Bob Rosenblatt
Throughout 2015, the Academy is working with partners to create a platform for dialogue around the history and future of these two vital programs, including this weekly Covered blog series. Covered is written by Bob Rosenblatt, a Senior Fellow at the National Academy of Social Insurance and editor of the website HelpWithAging. Learn more about the Academy’s celebration of the 50th anniversary of Medicare and Medicaid.
Medicare Conferees Tackle Last Hurdle and Referee Fight Among Docs
By Bob Rosenblatt, Special Correspondent
July 24, 1965
Washington, DC – House and Senate conferees are arguing vigorously about how the new Medicare system will pay specialists taking care of people over age 65 in the hospital once the program begins next year.
Both chambers of Congress passed legislation establishing health care coverage for 20 million seniors but conferees must now settle a dispute among physician groups. The American Medical Association (AMA), which represents the largest number of physicians nationally, has for many years strongly opposed the creation of a Medicare program. Having lost that fight, the AMA is seeking to at least minimize its members’ involvement in the mandatory portion of the government health care program that is an extension of the current Social Security program. The mandatory portion covers hospital services and is financed by taxes paid by workers and their employers. It will automatically be available to all workers who turn 65 years old and have paid a threshold amount into the new Medicare trust fund.
With the backing of the AMA, House Ways and Means Committee Chairman Wilbur Mills (D, AR) crafted a Medicare bill that put physician services under a separate voluntary program, called Medicare Part B. It would be financed not through a government trust fund, but instead through a $6 monthly premium, with half paid by the individual and half by the federal government using general tax revenues. Physicians providing care under Part B will be paid by private insurance companies that agree to act as financial intermediaries for the Medicare program.

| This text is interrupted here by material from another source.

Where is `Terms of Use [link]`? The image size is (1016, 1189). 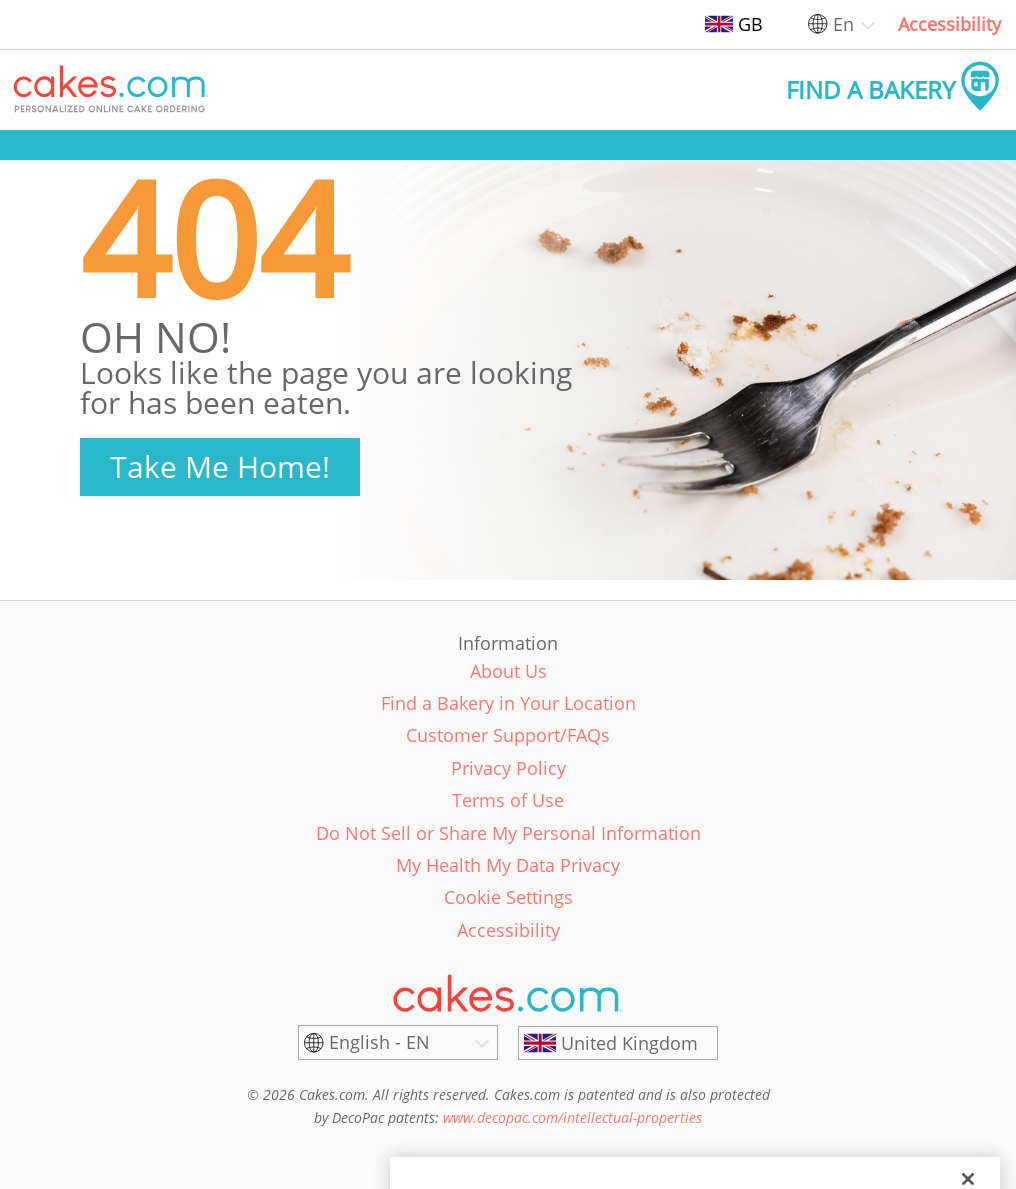 Terms of Use [link] is located at coordinates (508, 800).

At the behest of the AMA, Mills also stripped out language that would have allowed hospital-based physician specialists to include their professional fees in the hospital bills sent to patients and their insurance companies, as is the current practice. The argument was that such services would have to be billed separately since they are covered by the voluntary part of the Medicare program – not the mandatory part of the program.
The Medicare proposal approved by the Senate, although it also includes a separate Part B for physician services, retains the current practice of including specialists’ fees in the hospital bill. This retention of the current practice is supported by the Johnson Administration as well as hospitals and labor unions, which typically offer comprehensive insurance coverage to members and their families.

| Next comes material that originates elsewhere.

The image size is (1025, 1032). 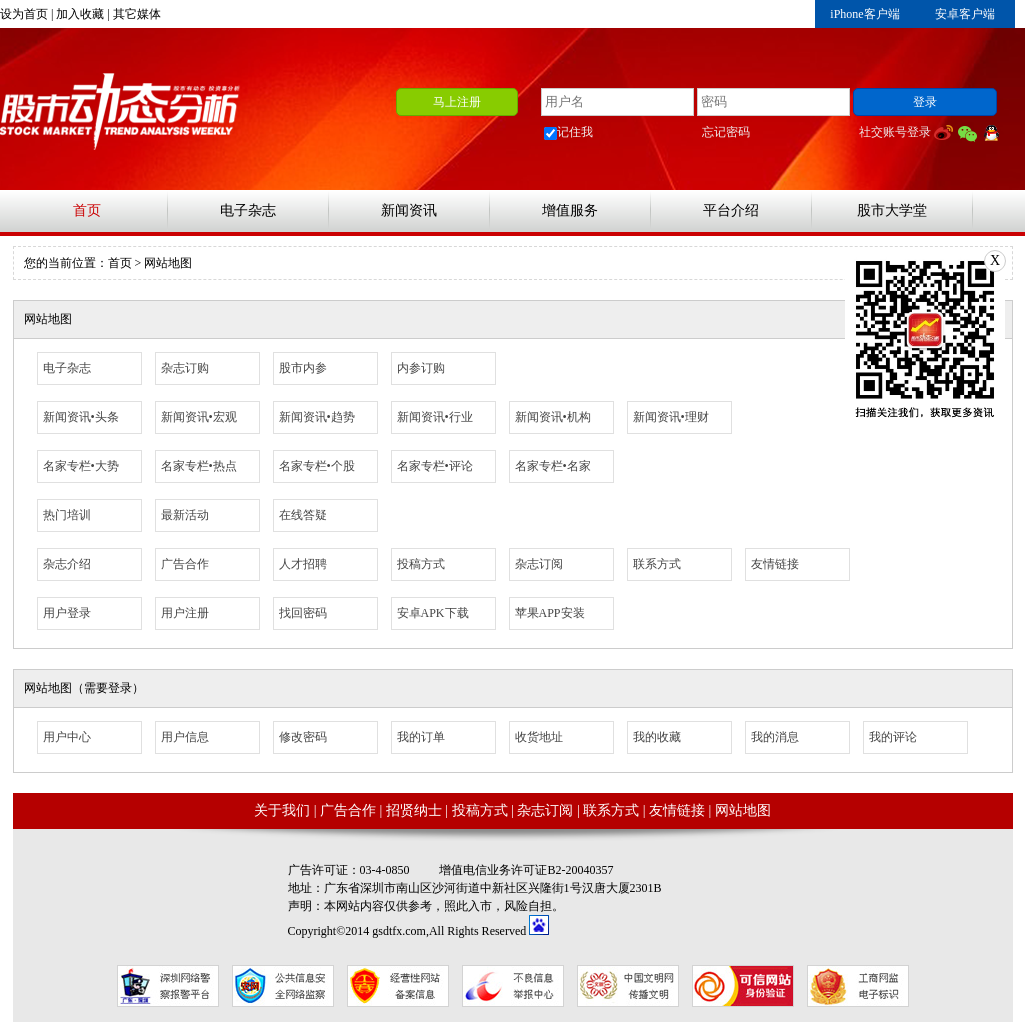 I want to click on 新闻资讯, so click(x=409, y=210).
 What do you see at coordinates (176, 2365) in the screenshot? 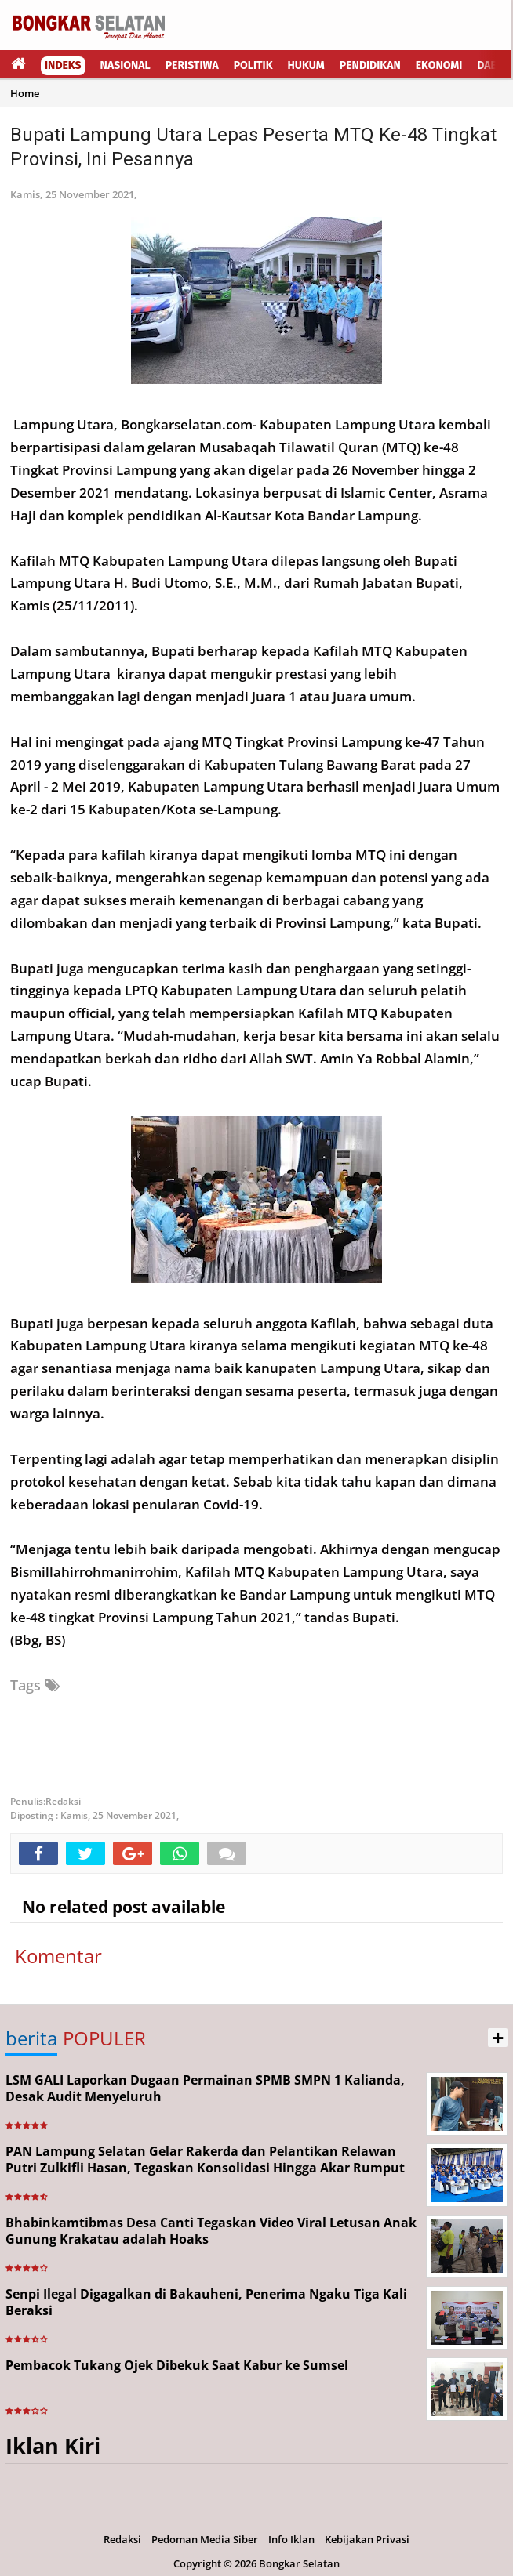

The AMA’s position would be difficult to carry out, one labor lobbyist argued. “As the bill stands now, each of these [hospital-based specialists] would have to bill the patient separately,” Sidney Zagri, general counsel of the International Brotherhood of Teamsters, told the Senate Finance Committee. “It is indeed an irony that this restriction [sought by the AMA] calls for Federal intervention in relations between hospital and doctor,” Zagri said. “Most of the specialists have accepted being under hospital administration.”
But the AMA was able to persuade members of the House that it does not want any doctor to be under the hospital billing system, which is more likely to be subject to federal regulation. Doctors would be more comfortable dealing with private insurance companies, where they already have a familiar system, the AMA argued.

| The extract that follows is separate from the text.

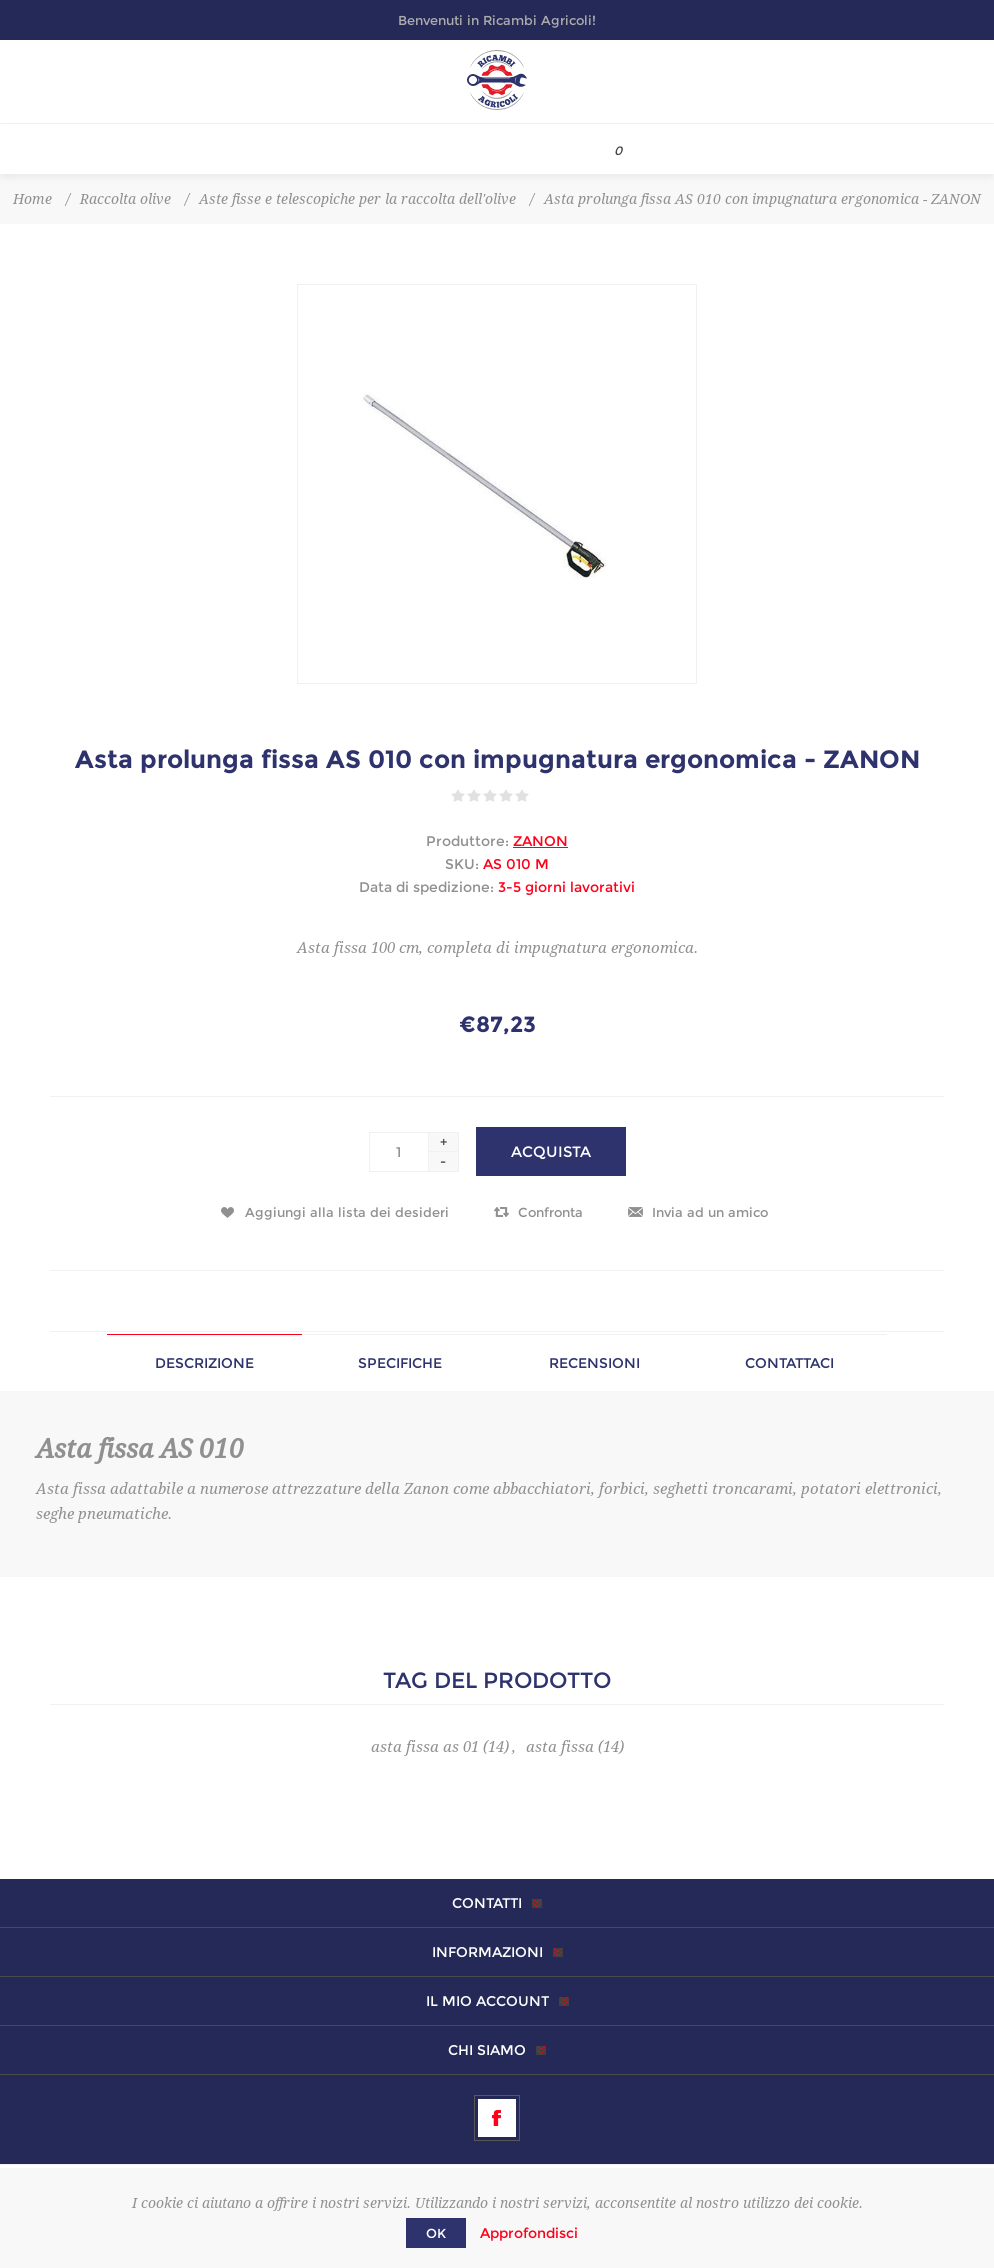 The image size is (994, 2268). Describe the element at coordinates (594, 1363) in the screenshot. I see `Recensioni [presentation]` at that location.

“The medical profession is still quite antsy about ….manipulation from the outside,” Walter J. McNerney, president of Blue Cross, told the House Ways and Means committee. “The same profession, although it doesn’t always welcome it, is at least fairly used to dealing with an [insurance company] such as ours,” he said.
Zagri gave the Finance Committee a policy statement compiled by a committee of doctors and other medical specialists in New York City. Separating their bills from hospital charges would be a “regressive step” setting back quality 30 years, the doctors said. The best hospitals in the country have seen great advances in medical care because there are full-time salaried physicians devoting their time to quality patient care, education, and research, the doctors argued.
In crafting its Medicare bill, the Senate agreed with the specialists and adopted an amendment sponsored by Sen. Paul Douglas (D-IL) that restored the Administration’s language that was dropped by the House.
This battle between different elements of the medical profession is typical of the last few hurdles House and Senate conferees face in crafting a new health care program for older Americans. The debate this week reflects a common fear among many doctors about the impact of the new medical insurance system for Americans over 65, but it is also a debate on the contours of the program, not whether to have the program at all. That debate seems to be over and the question will soon turn to how the Johnson Administration can implement what by all accounts should be a mammoth undertaking involving millions of patients, and thousands of doctors and hospitals.